### WORK ITEM
Reproduce only the lines from the line containing "銀行がかなり厳しくなっているようです" to the end of the entries below, including both of those lines.

### STUDY MATERIAL

--

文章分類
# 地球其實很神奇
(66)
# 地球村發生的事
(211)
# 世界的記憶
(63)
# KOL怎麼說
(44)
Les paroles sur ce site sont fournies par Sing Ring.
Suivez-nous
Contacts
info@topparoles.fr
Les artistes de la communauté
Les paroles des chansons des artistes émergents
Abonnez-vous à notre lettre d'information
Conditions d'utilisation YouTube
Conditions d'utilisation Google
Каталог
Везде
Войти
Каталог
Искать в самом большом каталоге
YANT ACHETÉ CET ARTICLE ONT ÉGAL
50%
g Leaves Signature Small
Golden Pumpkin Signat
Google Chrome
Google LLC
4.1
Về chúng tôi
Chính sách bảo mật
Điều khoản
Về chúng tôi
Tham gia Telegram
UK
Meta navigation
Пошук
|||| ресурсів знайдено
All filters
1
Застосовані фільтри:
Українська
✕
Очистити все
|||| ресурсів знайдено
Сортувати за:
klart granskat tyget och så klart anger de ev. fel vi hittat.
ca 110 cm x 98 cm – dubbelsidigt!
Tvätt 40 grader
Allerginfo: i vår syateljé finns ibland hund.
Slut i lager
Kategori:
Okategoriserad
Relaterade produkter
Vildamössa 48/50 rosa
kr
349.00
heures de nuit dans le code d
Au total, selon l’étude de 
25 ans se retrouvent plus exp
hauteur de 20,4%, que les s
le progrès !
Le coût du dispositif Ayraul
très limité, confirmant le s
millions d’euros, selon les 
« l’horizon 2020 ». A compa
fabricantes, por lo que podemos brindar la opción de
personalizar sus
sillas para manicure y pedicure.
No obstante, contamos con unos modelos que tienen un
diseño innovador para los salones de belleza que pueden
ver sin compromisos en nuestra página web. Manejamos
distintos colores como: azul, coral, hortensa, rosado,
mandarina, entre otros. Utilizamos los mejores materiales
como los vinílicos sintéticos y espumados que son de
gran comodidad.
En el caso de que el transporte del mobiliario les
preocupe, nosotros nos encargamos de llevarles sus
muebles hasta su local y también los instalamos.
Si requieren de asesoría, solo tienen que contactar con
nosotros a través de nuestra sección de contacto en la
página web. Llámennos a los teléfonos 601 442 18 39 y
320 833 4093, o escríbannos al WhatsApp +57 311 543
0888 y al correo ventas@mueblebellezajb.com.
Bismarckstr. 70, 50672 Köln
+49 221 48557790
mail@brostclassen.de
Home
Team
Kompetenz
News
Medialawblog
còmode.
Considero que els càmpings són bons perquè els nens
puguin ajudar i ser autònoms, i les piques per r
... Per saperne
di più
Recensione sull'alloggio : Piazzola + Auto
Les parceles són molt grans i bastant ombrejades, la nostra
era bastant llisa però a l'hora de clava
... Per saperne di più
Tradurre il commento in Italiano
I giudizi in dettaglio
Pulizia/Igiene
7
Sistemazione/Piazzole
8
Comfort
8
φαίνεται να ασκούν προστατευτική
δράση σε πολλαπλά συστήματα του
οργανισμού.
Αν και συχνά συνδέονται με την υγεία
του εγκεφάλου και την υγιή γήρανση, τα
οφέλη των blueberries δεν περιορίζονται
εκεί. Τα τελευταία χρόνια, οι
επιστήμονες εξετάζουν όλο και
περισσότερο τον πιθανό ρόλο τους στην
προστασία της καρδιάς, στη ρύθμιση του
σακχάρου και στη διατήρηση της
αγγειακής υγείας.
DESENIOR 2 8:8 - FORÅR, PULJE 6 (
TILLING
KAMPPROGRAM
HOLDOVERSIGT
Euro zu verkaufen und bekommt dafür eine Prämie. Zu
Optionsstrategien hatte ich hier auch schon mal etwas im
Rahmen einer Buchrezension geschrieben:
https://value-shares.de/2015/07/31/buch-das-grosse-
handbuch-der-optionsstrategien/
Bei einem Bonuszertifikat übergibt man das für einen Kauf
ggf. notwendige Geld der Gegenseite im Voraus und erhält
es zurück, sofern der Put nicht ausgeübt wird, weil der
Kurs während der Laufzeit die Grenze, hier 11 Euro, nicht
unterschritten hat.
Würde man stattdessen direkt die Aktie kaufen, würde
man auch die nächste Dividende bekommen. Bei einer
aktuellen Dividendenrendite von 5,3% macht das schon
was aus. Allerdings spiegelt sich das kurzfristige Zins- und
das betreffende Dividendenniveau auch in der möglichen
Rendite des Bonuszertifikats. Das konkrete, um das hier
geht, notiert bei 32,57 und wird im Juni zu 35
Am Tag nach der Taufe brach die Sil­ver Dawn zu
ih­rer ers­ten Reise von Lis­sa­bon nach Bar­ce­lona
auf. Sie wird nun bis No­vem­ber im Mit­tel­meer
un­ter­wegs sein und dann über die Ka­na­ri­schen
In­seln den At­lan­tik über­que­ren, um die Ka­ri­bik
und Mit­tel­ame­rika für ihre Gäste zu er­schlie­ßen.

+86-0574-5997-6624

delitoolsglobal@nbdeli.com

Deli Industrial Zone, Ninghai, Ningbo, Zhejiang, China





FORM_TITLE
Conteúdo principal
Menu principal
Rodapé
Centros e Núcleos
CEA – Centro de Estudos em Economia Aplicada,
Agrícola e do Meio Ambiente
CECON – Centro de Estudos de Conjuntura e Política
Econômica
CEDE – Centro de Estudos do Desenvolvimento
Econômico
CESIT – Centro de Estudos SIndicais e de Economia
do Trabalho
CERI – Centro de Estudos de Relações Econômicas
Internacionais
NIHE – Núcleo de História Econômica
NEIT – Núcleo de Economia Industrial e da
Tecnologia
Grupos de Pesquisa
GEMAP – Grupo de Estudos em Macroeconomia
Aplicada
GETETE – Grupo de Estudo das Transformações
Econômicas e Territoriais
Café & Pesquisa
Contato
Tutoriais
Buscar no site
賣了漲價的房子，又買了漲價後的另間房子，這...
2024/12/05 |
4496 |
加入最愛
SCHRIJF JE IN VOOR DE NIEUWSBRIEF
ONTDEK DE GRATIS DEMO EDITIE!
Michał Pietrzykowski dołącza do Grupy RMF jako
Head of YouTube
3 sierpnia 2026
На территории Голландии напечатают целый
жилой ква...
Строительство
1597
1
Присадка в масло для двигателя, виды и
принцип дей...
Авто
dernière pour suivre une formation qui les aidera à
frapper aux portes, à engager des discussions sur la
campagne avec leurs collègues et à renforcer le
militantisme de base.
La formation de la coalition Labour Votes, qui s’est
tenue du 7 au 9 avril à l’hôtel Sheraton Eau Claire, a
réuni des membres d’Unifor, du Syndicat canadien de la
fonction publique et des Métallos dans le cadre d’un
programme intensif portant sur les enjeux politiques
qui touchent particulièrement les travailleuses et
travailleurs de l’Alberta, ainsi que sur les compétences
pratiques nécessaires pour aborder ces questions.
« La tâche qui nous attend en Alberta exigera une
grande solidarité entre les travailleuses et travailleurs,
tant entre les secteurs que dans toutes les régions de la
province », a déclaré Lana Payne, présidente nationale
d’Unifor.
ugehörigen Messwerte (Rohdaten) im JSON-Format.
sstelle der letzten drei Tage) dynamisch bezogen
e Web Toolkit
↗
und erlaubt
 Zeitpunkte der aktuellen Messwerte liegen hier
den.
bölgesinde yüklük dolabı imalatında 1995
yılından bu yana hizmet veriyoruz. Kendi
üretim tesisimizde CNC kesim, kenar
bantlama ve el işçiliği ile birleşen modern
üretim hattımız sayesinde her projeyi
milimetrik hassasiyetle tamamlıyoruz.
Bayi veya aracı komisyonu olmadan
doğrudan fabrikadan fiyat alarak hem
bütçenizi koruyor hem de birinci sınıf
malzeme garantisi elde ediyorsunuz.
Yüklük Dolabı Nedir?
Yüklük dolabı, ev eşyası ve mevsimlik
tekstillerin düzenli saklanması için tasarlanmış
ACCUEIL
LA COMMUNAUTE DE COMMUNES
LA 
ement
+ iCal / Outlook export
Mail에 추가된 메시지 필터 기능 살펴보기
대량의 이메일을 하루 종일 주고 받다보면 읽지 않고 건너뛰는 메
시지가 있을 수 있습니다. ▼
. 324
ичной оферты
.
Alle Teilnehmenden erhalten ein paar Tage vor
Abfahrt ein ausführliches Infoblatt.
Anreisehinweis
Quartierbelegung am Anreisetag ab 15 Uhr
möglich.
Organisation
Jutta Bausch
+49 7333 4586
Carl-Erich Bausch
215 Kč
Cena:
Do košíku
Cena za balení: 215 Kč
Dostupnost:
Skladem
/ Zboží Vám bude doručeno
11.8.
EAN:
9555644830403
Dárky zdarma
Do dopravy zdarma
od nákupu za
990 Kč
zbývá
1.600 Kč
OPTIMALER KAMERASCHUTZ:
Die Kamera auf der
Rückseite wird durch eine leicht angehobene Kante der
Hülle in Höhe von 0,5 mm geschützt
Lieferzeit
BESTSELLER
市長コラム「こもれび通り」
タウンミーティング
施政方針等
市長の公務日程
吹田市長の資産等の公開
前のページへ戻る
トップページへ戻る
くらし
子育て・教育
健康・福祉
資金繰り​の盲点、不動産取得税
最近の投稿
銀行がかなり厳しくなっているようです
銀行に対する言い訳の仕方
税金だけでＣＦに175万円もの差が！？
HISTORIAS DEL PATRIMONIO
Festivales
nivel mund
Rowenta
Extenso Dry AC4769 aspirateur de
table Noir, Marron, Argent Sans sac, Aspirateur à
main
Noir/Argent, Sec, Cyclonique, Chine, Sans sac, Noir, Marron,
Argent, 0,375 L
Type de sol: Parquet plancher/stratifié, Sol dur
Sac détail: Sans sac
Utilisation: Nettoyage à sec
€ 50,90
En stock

--

### WRITTEN RESPONSE
銀行がかなり厳しくなっているようです
銀行に対する言い訳の仕方
税金だけでＣＦに175万円もの差が！？
HISTORIAS DEL PATRIMONIO
Festivales
nivel mund
Rowenta
Extenso Dry AC4769 aspirateur de
table Noir, Marron, Argent Sans sac, Aspirateur à
main
Noir/Argent, Sec, Cyclonique, Chine, Sans sac, Noir, Marron,
Argent, 0,375 L
Type de sol: Parquet plancher/stratifié, Sol dur
Sac détail: Sans sac
Utilisation: Nettoyage à sec
€ 50,90
En stock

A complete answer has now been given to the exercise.